Further, in the movement detecting means of the present invention, the light projecting means and the image pickup means are arranged so that the light irradiated diagonally from the light projecting means to the floor is reflected at approximately 90 degrees at the floor. Thus, the light reflected at the floor is most efficiently received by the image pickup means, and the difference between the light received by the image pickup means and the light not traveling towards the image pickup means due to the fine projections and depressions of the floor becomes clear, thereby improving the precision for detecting the fine projections and depressions of the floor.

In the movement detecting means, the light projecting means is arranged so that the direction of the light irradiated by the light projecting means coincides with the travel direction of the movable shelves, and the fine projections and depressions of the floor are continuously detected along the travel direction of the movable shelves. The detection of the moved distance in the travel direction thereby becomes smooth.

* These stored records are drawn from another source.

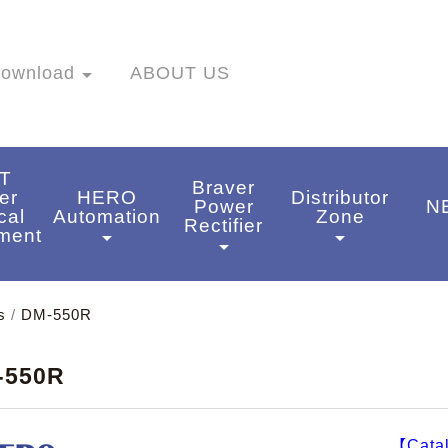
ownload
arrow_drop_down
ABOUT US
T
Braver
er
HERO
Distributor
Power
N
cal
Automation
Zone
Rectifier
a
ment
arrow_drop_down
arrow_drop_down
arrow_drop_down
wn
s
/
DM-550R
-550R
【Cata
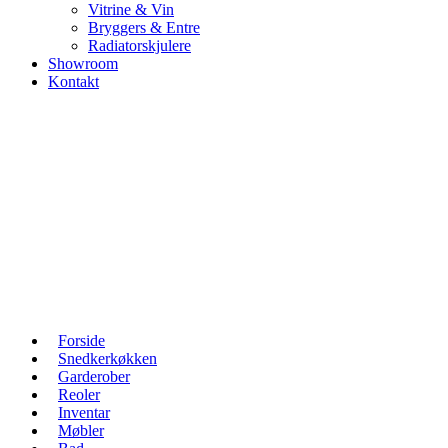
Vitrine & Vin
Bryggers & Entre
Radiatorskjulere
Showroom
Kontakt
Forside
Snedkerkøkken
Garderober
Reoler
Inventar
Møbler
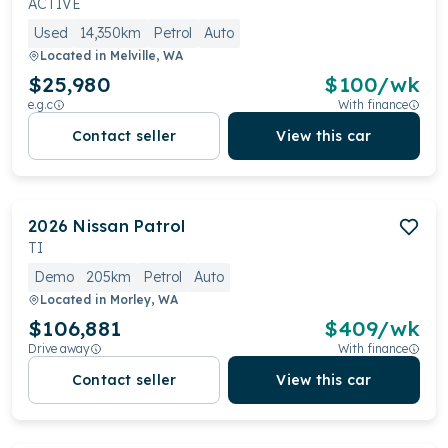
ACTIVE
Used
14,350km
Petrol
Auto
Located in
Melville, WA
$25,980
$
100
/wk
e.g.c
With finance
Contact seller
View this car
2026
Nissan
Patrol
TI
Demo
205km
Petrol
Auto
Located in
Morley, WA
$106,881
$
409
/wk
Drive away
With finance
Contact seller
View this car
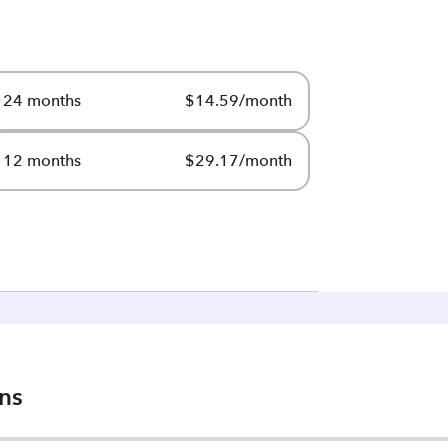
24 months
$14.59/month
12 months
$29.17/month
ons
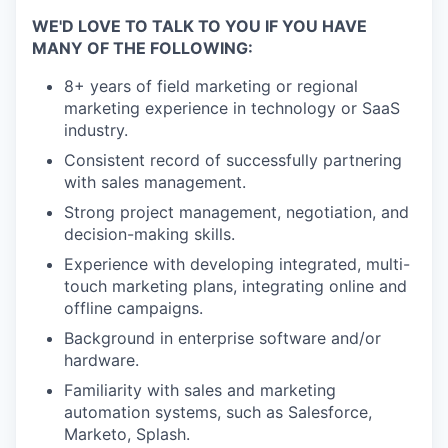
WE'D LOVE TO TALK TO YOU IF YOU HAVE
MANY OF THE FOLLOWING:
8+ years of field marketing or regional
marketing experience in technology or SaaS
industry.
Consistent record of successfully partnering
with sales management.
Strong project management, negotiation, and
decision-making skills.
Experience with developing integrated, multi-
touch marketing plans, integrating online and
offline campaigns.
Background in enterprise software and/or
hardware.
Familiarity with sales and marketing
automation systems, such as Salesforce,
Marketo, Splash.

BRIEF DESCRIPTION OF THE DRAWINGS

FIG. 1 is a perspective view of a shelving system according to an embodiment of the present invention;

FIG. 2 is a front view of the shelving system;

FIG. 3 is a partial plan view of a movable shelf of the shelving system;

FIG. 4 is a partially cutaway plan view of a main part of the movable shelf of the shelving system;

FIG. 5 is a side view of travel driving means and moving means of the movable shelf of the shelving system;

FIG. 6 is a circuit configuration diagram of the shelving system;

FIG. 7 is an explanatory view of a movement detector of the shelving system;

FIG. 8 is a control block diagram of a controller of each movable shelf of the shelving system;

FIG. 9 is a control block diagram of a controller of each movable shelf of the shelving system; and

FIG. 10 is a control block diagram of a controller of each movable shelf of the shelving system.

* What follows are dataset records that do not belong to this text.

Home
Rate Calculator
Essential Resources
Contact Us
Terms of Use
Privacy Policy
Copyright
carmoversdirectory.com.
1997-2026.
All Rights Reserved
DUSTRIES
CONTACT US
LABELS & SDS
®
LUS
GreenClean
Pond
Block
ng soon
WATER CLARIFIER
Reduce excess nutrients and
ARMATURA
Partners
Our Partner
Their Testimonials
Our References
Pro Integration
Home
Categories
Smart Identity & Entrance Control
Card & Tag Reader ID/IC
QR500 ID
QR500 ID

BEST MODE FOR CARRYING OUT THE INVENTION

The present invention will now be described in detail in conjunction with the accompanying drawings.

FIG. 1 is a perspective view of a shelving system according to an embodiment of the present invention; FIG. 2 is a front view of a movable shelf of the shelving system; FIG. 3 is a plan view of the movable shelf of the shelving system; FIG. 4 is a partially cut-out plan view of a main part of the movable shelf of the shelving system; and FIG. 5 is a side view of a travel supporting device and a movement detector of the movable shelf of the shelving system.

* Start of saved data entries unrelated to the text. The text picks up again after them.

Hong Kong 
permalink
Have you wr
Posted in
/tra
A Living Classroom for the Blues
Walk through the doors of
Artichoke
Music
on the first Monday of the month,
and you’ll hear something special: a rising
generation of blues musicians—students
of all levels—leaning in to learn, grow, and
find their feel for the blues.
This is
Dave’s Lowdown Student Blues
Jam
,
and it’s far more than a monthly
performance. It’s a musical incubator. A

In FIGS. 1 to 5, a plurality (three in the figure) of a non-rail type movable shelves 1 (hereinafter, referred to as movable shelf) traveling back and forth in a free manner on a floor 2 along a constant travel path i by way of a travel supporting device (to be described later) is arranged on the floor 2. A fixed shelf 5 is arranged on both sides in a direction (hereinafter, referred to as a front-and-back direction) A of the travel path i of a first group of movable shelf 1 while providing an opened working aisle S.

The plurality of movable shelves 1 is referred to as a No. 1 movable shelf 1, a No. 2 movable shelf 1, and a No. 3 movable shelf 3 in the order from the back towards the front in the front-and-back direction A. An aisle number of the working aisle S opened between the fixed shelf 5 at the back and the No. 1 movable shelf 1 is 1, the aisle number of the working aisle S opened between the No. 1 and No. 2 movable shelves 1 is 2, the aisle number of the working aisle S opened between the No. 2 and No. 3 movable shelves 1 is 3, and the aisle number of the working aisle S opened between the No. 3 movable shelf 1 and the fixed shelf 5 at the front is 4.

A plurality of supporting columns 11, a plurality of front-and-back frames 12 coupled across each supporting columns 11 with a predetermined spacing in the up-and-down direction, and a plurality of right-and-left frames 13, coupled in the B direction (hereinafter, referred to as right-and-left direction) at right angles to the travel direction i across each front-and-back frames 12, for supporting a palette P on which an article F is mounted are formed on each movable shelf 1 and each fixed shelf 5. Further, a plurality of article accommodating sections 14 is formed in the up-and-down direction and the right-and-left direction B with the plurality of supporting columns 11, the front-and-back frames 12, and the right-and-left frames 13. The worker uses the working aisle S opened between the movable shelves 1 or between the movable shelf 1 and the fixed shelf 5 at the front or the back to carry out handling of the palette P on which the article F is mounted with a cargo vehicle G such as a fork lift with respect to an article accommodating section 14 of the movable shelf 1 or the fixed shelf 5 facing the working aisle S.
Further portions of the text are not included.